Project: Untitled (working title) 
Somi, an indigenous woman from India, fought as a Naxalite (armed Maoist Guerrilla) to defend the land rights of her people. Now, she has to fight for the same rights but without her rifle. Her efforts to build a permanent home are cut short when another community claims ownership of her land.

Pallavi Somusetty HeadshotPallavi Somusetty 
Pallavi Somusetty is an Oakland-based filmmaker who creates documentary portraits centering BIPOC voices in the hope that we feel fully seen in the complexities of our identities and journeys. She’s a series producer for A-Doc, and her feature debut in progress, Coach Emily (working title), is a 2023 DocLands DocPitch Industry Award Winner. Pallavi’s short doc, Escaping Agra, about a young transgender Indian teen’s escape from family, has screened in festivals across the world, and her award-winning cinematography has appeared on Nat Geo, PBS, and other media outlets. Her work has been supported by Center for Asian American Media, California Film Institute, IDA, The Puffin Foundation, Eddie Bauer, Studio IX Project, Center for Cultural Innovation, and more. Pallavi holds a documentary-focused Master in Journalism from UC Berkeley and a BA in Creative Writing from UC Santa Cruz. In her spare time, she climbs rocks with her kids and supports incarcerated pregnant people as a doula.
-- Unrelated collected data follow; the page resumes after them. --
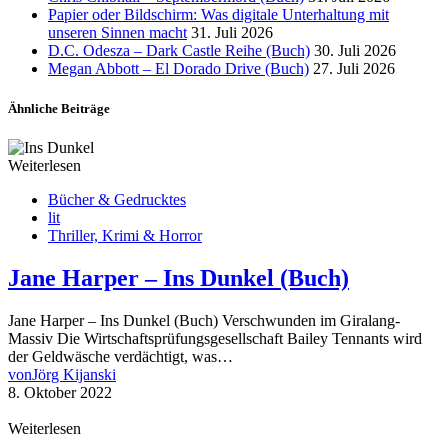
Papier oder Bildschirm: Was digitale Unterhaltung mit
unseren Sinnen macht
31. Juli 2026
D.C. Odesza – Dark Castle Reihe (Buch)
30. Juli 2026
Megan Abbott – El Dorado Drive (Buch)
27. Juli 2026
Ähnliche Beiträge
Weiterlesen
Bücher & Gedrucktes
lit
Thriller, Krimi & Horror
Jane Harper – Ins Dunkel (Buch)
Jane Harper – Ins Dunkel (Buch) Verschwunden im Giralang-
Massiv Die Wirtschaftsprüfungsgesellschaft Bailey Tennants wird
der Geldwäsche verdächtigt, was…
von
Jörg Kijanski
8. Oktober 2022
Weiterlesen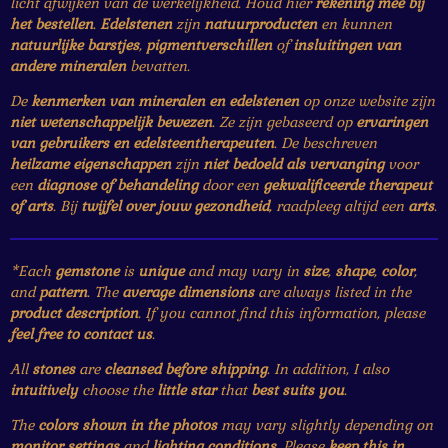
licht afwijken van de werkelijkheid. Houd hier
rekening mee bij
het bestellen
.
Edelstenen
zijn
natuurproducten
en kunnen
natuurlijke barstjes
,
pigmentverschillen
of
insluitingen van
andere mineralen
bevatten.
De
kenmerken van mineralen en edelstenen
op onze website zijn
niet wetenschappelijk bewezen
. Ze zijn gebaseerd op
ervaringen
van gebruikers en edelsteentherapeuten
. De beschreven
heilzame eigenschappen
zijn
niet bedoeld als vervanging
voor
een
diagnose of behandeling
door een
gekwalificeerde therapeut
of arts
. Bij
twijfel over jouw gezondheid
, raadpleeg altijd een
arts
.
*Each
gemstone
is
unique
and may vary in
size
,
shape
,
color
,
and
pattern
. The
average dimensions
are always listed in the
product description
. If you cannot find this information, please
feel free to contact us
.
All
stones
are
cleansed before shipping
. In addition, I also
intuitively
choose the
little star
that
best suits you
.
The
colors shown in the photos
may vary slightly depending on
monitor settings
and
lighting conditions
. Please
keep this in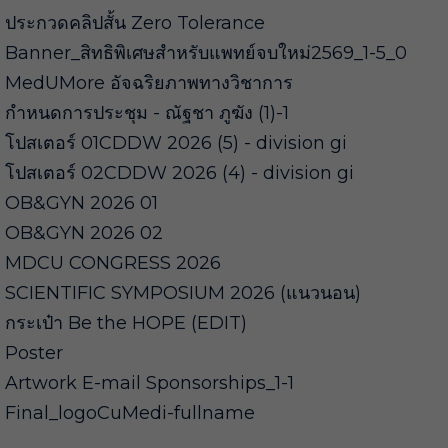
ประกวดคลิปสั้น Zero Tolerance
Banner_สิทธิพิเศษสำหรับแพทย์จบใหม่2569_1-5_0
MedUMore อัจฉริยภาพทางวิชาการ
กำหนดการประชุม - ณัฐชา ภูฆัง (1)-1
โปสเตอร์ 01CDDW 2026 (5) - division gi
โปสเตอร์ 02CDDW 2026 (4) - division gi
OB&GYN 2026 01
OB&GYN 2026 02
MDCU CONGRESS 2026
SCIENTIFIC SYMPOSIUM 2026 (แนวนอน)
กระเป๋า Be the HOPE (EDIT)
Poster
Artwork E-mail Sponsorships_1-1
Final_logoCuMedi-fullname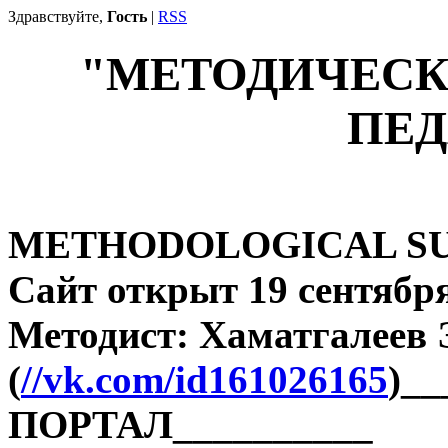
Здравствуйте,
Гость
|
RSS
"МЕТОДИЧЕСК
ПЕД
METHODOLOGICAL SU
Сайт открыт 19 сентября
Методист: Хаматгалеев
(
//vk.com/id161026165
)_
ПОРТАЛ__________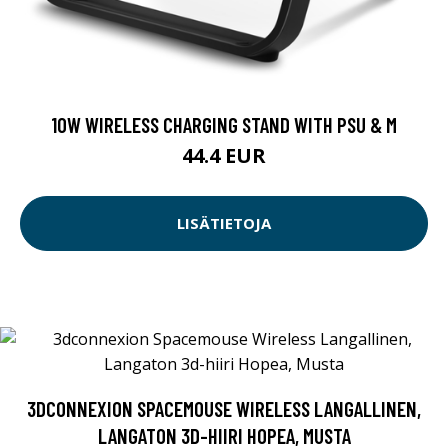
10W WIRELESS CHARGING STAND WITH PSU & M
44.4 EUR
LISÄTIETOJA
3DCONNEXION SPACEMOUSE WIRELESS LANGALLINEN,
LANGATON 3D-HIIRI HOPEA, MUSTA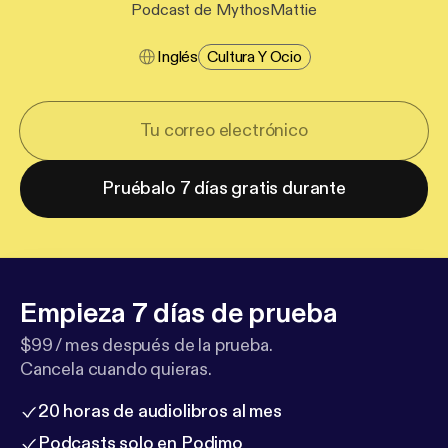
Podcast de MythosMattie
Inglés
Cultura Y Ocio
Pruébalo 7 días gratis durante
Empieza 7 días de prueba
$99 / mes después de la prueba.
Cancela cuando quieras.
20 horas de audiolibros al mes
Podcasts solo en Podimo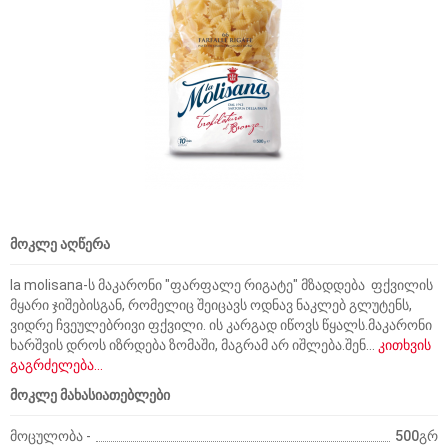
მოკლე აღწერა
la molisana-ს მაკარონი "ფარფალე რიგატე" მზადდება ფქვილის
მყარი ჯიშებისგან, რომელიც შეიცავს ოდნავ ნაკლებ გლუტენს,
ვიდრე ჩვეულებრივი ფქვილი. ის კარგად იწოვს წყალს.მაკარონი
ხარშვის დროს იზრდება ზომაში, მაგრამ არ იშლება.შენ...
კითხვის
გაგრძელება...
მოკლე მახასიათებლები
მოცულობა -
500გრ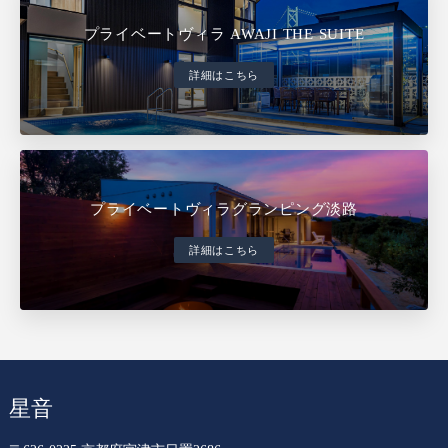
プライベートヴィラ AWAJI THE SUITE
詳細はこちら
プライベートヴィラグランピング淡路
詳細はこちら
星音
Project: Coach Emily (working title) 
Emily Taylor, an Oakland-based queer Black rock climbing coach, fearlessly trains a diverse group of BIPOC girls and non-binary kids, to conquer the pervasive discrimination they face in the great outdoors. As they claim their place in nature, Emily embarks on a profound journey of self-care, while working to dismantle an industry rife with institutionalized discriminatory practices.